O espírito, que tinha a aparência de um rapaz de dezesseis anos, com vestes do século dezesseis e cabelo comprido preso com uma fita atrás, fora designado como meu guardião quando trocara minha alma pelos meus poderes, anos atrás. Aparentemente fazia parte do pacote venda-sua-alma-e-ganhe-um-protetor-insuportável; ou pelo menos era a única explicação para mim.
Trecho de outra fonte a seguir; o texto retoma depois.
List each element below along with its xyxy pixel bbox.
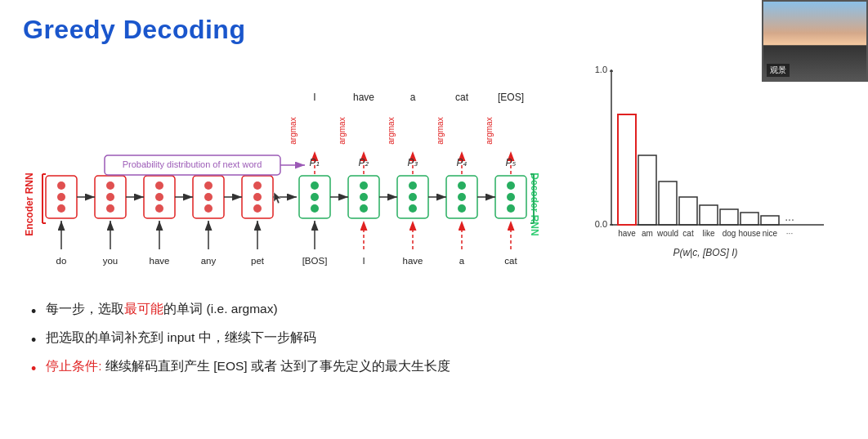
svg-point-48	[409, 204, 417, 213]
svg-rect-115	[720, 209, 738, 225]
svg-point-51	[458, 193, 466, 201]
svg-point-7	[106, 181, 114, 190]
svg-text:am: am	[642, 229, 653, 238]
svg-text:argmax: argmax	[436, 117, 445, 144]
svg-point-5	[57, 204, 65, 213]
svg-point-43	[360, 193, 368, 201]
svg-text:···: ···	[786, 229, 793, 238]
svg-point-9	[106, 204, 114, 213]
svg-text:argmax: argmax	[338, 117, 347, 144]
bullets-section: • 每一步，选取最可能的单词 (i.e. argmax) • 把选取的单词补充到…	[23, 300, 845, 379]
svg-rect-117	[761, 216, 779, 225]
svg-point-21	[253, 204, 262, 213]
svg-text:any: any	[201, 256, 217, 266]
bullet-1: • 每一步，选取最可能的单词 (i.e. argmax)	[31, 300, 845, 322]
nn-diagram: Encoder RNN Decoder RNN	[23, 53, 570, 290]
svg-text:cat: cat	[504, 256, 517, 266]
bullet-3-highlight: 停止条件:	[46, 359, 101, 373]
svg-text:like: like	[702, 229, 714, 238]
svg-text:P₃: P₃	[407, 157, 418, 168]
bullet-dot-3: •	[31, 358, 36, 379]
svg-text:have: have	[150, 256, 170, 266]
bullet-2: • 把选取的单词补充到 input 中，继续下一步解码	[31, 329, 845, 351]
svg-text:P₅: P₅	[505, 157, 517, 168]
svg-rect-112	[659, 181, 677, 225]
diagram-area: Encoder RNN Decoder RNN	[23, 53, 845, 290]
svg-point-17	[204, 204, 213, 213]
svg-text:I: I	[362, 256, 365, 266]
svg-text:dog: dog	[723, 229, 736, 238]
svg-text:have: have	[618, 229, 636, 238]
svg-text:argmax: argmax	[485, 117, 494, 144]
svg-text:a: a	[410, 92, 416, 103]
svg-text:do: do	[56, 256, 67, 266]
svg-text:argmax: argmax	[387, 117, 396, 144]
svg-text:you: you	[103, 256, 119, 266]
svg-text:P₄: P₄	[456, 157, 467, 168]
svg-point-56	[507, 204, 515, 213]
svg-text:[BOS]: [BOS]	[302, 256, 328, 266]
svg-rect-114	[700, 205, 718, 225]
svg-text:argmax: argmax	[289, 117, 298, 144]
svg-point-39	[311, 193, 319, 201]
svg-point-13	[155, 204, 163, 213]
svg-point-52	[458, 204, 466, 213]
svg-text:I: I	[313, 92, 315, 103]
bar-chart-area: 1.0 0.0	[579, 53, 848, 290]
svg-text:pet: pet	[251, 256, 265, 266]
svg-point-42	[360, 181, 368, 190]
svg-point-4	[57, 193, 65, 201]
bullet-1-highlight: 最可能	[124, 302, 163, 316]
svg-point-40	[311, 204, 319, 213]
svg-point-12	[155, 193, 163, 201]
svg-point-54	[507, 181, 515, 190]
svg-point-8	[106, 193, 114, 201]
svg-rect-110	[618, 114, 636, 225]
svg-point-16	[204, 193, 213, 201]
svg-point-38	[311, 181, 319, 190]
svg-text:P₁: P₁	[309, 157, 320, 168]
svg-point-47	[409, 193, 417, 201]
svg-marker-103	[274, 192, 281, 204]
svg-text:cat: cat	[682, 229, 694, 238]
svg-text:cat: cat	[455, 92, 469, 103]
svg-text:a: a	[459, 256, 465, 266]
svg-rect-116	[740, 213, 758, 225]
bullet-1-text: 每一步，选取最可能的单词 (i.e. argmax)	[46, 300, 277, 318]
svg-point-15	[204, 181, 213, 190]
svg-text:Probability distribution of ne: Probability distribution of next word	[123, 159, 262, 169]
svg-text:[EOS]: [EOS]	[498, 92, 524, 103]
svg-text:have: have	[353, 92, 374, 103]
svg-rect-113	[679, 197, 697, 225]
svg-text:would: would	[656, 229, 678, 238]
svg-text:P₂: P₂	[358, 157, 369, 168]
svg-text:have: have	[403, 256, 423, 266]
bullet-3: • 停止条件: 继续解码直到产生 [EOS] 或者 达到了事先定义的最大生长度	[31, 357, 845, 379]
svg-point-11	[155, 181, 163, 190]
svg-text:Encoder RNN: Encoder RNN	[24, 172, 35, 235]
bullet-3-text: 停止条件: 继续解码直到产生 [EOS] 或者 达到了事先定义的最大生长度	[46, 357, 450, 375]
slide-title: Greedy Decoding	[23, 15, 845, 45]
bullet-dot-2: •	[31, 329, 36, 351]
svg-text:0.0: 0.0	[595, 219, 607, 229]
svg-point-46	[409, 181, 417, 190]
svg-text:P(w|c, [BOS] I): P(w|c, [BOS] I)	[673, 247, 737, 258]
svg-text:nice: nice	[763, 229, 778, 238]
svg-point-3	[57, 181, 65, 190]
bullet-2-text: 把选取的单词补充到 input 中，继续下一步解码	[46, 329, 315, 347]
svg-point-20	[253, 193, 262, 201]
slide: Greedy Decoding Encoder RNN Decoder RNN	[0, 0, 868, 439]
svg-text:1.0: 1.0	[595, 65, 607, 74]
svg-point-50	[458, 181, 466, 190]
svg-point-19	[253, 181, 262, 190]
bullet-dot-1: •	[31, 301, 36, 322]
svg-text:···: ···	[785, 213, 794, 226]
svg-text:house: house	[738, 229, 761, 238]
svg-point-44	[360, 204, 368, 213]
svg-point-55	[507, 193, 515, 201]
svg-rect-111	[638, 155, 656, 225]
E, por mais que detestasse admitir, ele tinha certa razão. Aquele lugar era perigoso para qualquer tipo de criatura, fosse ela bruxa, como eu, ou não. Sentia como se alguma coisa grudasse naquelas paredes descascadas. Um espírito? Um demônio? Teria que entrar para ver.
Mas o prefeito da cidade tinha me dado aquele endereço e, portanto, não havia dúvidas: era ali, um shopping abandonado no meio da cidade, com hera crescendo pelas paredes e com janelas espatifadas.
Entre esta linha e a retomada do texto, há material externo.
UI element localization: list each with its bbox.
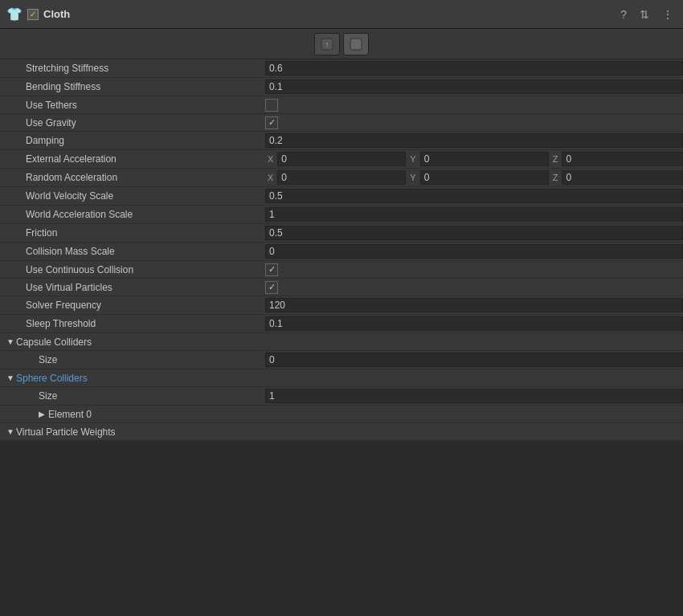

Era a única bruxa da região. A maioria ou se mudara ou morrera ao longo dos anos, ou pelo menos era o que eu sabia. Na verdade, acho que em muitos anos eu era a primeira pessoa conhecidamente bruxa da cidade.
Não morava numa cidade grande, na verdade aquele era o único shopping que havia, e olha a desgraça que estava. Para o prefeito vir diretamente atrás de mim, boa coisa não havia de ser. Caso contrário a polícia já teria resolvido àquela altura do campeonato. Respiro fundo, desmonto da bicicleta, viro o suporte para que não caia e dou meu primeiro passo, atravessando as tábuas toscamente colocadas na entrada.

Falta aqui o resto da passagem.